While Rickman is the undeniable magnet, Seminar also boasts a fine group of actors to play the four aspiring literary fiction writers gathered for their high-priced private classes with the distinguished novelist who, though no longer publishing ficton, has become renowned as a remarkably effective if unorthodox editor-teacher and world-traveling journalist. The students' word play bounces back and forth like a ping pong game, their interactions and reactions to Rickman's infuriating and ego-humbling approach to teaching include shifting sexual alliances as well as ice cream and cookie batter eating binges.
When the pale blue curtain — a blank slate except for a bottom border of jumbled letters jumble of letters from which you can pick an occasional word like love, power, less— rises, Douglas (Jerry O'Connell) is animatedly showing off his lit-hipness to the other students: Kate (Lily Rabe), Martin (Hamish Linklater and Izzy (Hettienne Park).
The classroom is actually the living room of Kate's 9-room rent-controlled apartment on Manhattan's Upper West Side, which sets off an animated discussion sure to amuse New Yorkers paying top dollar for far less luxurous pads — an admiring " Eight hundred a month. That--is fabulous" from Douglas; an outraged "It’s socialism for the rich!" from Martin. Light as the opening scene is, it establishes the foursome's personalities: Kate, the privileged Bennington graduate; Martin as the crowd pleasing, most likely to succeed of the group; Martin, the most seriously committed to literature; Izzy, the sexpot who's more fame and fun than high art oriented.
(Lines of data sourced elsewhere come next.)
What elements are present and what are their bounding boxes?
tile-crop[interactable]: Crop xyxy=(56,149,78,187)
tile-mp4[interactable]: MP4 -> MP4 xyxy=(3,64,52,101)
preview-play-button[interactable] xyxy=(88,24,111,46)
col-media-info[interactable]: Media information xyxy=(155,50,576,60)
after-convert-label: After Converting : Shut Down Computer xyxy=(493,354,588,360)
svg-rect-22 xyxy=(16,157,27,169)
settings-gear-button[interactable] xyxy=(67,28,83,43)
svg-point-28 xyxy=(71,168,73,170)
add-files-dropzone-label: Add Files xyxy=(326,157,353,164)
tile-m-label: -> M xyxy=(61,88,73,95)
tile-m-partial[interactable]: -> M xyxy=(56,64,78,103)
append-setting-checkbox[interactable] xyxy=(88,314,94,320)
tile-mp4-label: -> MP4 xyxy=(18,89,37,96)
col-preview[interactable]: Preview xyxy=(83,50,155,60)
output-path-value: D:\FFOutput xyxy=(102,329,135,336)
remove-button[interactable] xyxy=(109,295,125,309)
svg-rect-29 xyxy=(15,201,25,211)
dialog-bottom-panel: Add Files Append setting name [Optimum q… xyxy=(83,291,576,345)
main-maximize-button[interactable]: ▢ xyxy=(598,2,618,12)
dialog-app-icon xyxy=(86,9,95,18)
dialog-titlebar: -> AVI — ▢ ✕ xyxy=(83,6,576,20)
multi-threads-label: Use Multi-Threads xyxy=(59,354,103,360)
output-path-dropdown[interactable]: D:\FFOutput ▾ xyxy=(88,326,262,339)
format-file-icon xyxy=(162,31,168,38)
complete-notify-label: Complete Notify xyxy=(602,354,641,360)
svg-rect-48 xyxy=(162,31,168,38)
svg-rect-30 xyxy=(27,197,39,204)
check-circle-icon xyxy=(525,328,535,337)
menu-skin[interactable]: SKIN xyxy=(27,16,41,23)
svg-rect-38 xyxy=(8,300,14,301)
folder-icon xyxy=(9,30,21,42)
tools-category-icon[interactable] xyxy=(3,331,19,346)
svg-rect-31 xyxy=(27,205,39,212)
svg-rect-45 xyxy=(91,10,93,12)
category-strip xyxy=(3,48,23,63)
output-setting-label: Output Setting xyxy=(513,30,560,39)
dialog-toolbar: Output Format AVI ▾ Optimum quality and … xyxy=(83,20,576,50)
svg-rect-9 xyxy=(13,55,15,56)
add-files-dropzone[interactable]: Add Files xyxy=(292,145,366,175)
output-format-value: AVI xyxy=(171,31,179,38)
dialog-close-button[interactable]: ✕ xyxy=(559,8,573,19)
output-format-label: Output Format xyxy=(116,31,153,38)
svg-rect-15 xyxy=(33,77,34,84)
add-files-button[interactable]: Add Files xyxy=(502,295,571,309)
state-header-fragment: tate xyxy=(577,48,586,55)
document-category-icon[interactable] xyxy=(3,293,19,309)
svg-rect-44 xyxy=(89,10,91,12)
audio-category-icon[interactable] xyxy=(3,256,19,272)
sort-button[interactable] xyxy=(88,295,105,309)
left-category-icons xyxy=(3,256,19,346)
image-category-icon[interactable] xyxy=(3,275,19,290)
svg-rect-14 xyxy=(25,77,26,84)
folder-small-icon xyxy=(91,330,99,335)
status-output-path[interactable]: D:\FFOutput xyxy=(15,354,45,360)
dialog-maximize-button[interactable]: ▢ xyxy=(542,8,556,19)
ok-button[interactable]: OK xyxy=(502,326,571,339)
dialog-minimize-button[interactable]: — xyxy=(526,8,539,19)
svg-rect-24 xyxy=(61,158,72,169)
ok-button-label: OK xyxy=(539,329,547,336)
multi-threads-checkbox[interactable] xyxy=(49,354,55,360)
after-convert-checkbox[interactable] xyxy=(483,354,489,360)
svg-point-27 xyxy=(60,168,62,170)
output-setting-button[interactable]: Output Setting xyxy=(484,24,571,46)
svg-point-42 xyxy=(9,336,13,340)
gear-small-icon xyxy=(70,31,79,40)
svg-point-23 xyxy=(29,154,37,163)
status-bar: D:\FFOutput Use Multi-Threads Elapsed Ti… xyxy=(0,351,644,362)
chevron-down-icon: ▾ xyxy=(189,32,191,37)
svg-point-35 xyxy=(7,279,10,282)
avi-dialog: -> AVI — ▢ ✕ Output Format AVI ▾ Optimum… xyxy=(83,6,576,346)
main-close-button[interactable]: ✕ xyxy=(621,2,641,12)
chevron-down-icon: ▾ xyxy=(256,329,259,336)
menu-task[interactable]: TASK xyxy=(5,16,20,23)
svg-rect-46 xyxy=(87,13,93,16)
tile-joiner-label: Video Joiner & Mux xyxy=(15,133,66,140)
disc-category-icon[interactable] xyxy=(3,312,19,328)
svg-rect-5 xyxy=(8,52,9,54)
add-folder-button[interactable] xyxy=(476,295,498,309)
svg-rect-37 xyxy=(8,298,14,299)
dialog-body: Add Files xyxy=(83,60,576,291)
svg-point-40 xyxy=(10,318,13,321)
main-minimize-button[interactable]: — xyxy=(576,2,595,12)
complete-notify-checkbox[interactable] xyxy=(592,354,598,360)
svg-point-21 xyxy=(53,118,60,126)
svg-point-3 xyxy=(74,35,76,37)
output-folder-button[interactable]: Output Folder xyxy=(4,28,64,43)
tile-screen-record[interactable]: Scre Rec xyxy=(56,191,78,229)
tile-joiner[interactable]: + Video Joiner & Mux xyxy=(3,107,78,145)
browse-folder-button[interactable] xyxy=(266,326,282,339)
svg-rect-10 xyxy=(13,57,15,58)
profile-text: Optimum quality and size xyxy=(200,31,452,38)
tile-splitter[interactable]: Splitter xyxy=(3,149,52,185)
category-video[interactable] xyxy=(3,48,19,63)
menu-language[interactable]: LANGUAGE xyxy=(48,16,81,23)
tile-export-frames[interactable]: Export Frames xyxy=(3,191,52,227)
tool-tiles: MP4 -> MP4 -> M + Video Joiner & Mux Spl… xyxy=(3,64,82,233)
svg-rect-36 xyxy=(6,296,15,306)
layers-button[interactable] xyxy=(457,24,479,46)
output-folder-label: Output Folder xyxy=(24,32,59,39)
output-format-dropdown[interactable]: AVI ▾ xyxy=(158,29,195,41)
Once Leonard arrives for the first meeting of the 12-sesson seminar the scenes alternate between his acerbic put-downs of each student and their actions and reactions between sessions. Kate is the first up and most sharply attacked victim with a story she's been working on for six years, "a sardonic commentary on Jane Austen's first sentence in Pride and Prejudice." Her binge eating to sublimate the pain inflicted by Leonard is amusing though among the play's more TV-ish elements. Though Kate has agreed to let Martin, a buddy dating back to high school, stay in her apartment since the $5000 seminar fee has put him at risk of homelessness, Martin's sympathies are diverted by Izzy during Leonard's two-week hiatus on an assignment in Somalia.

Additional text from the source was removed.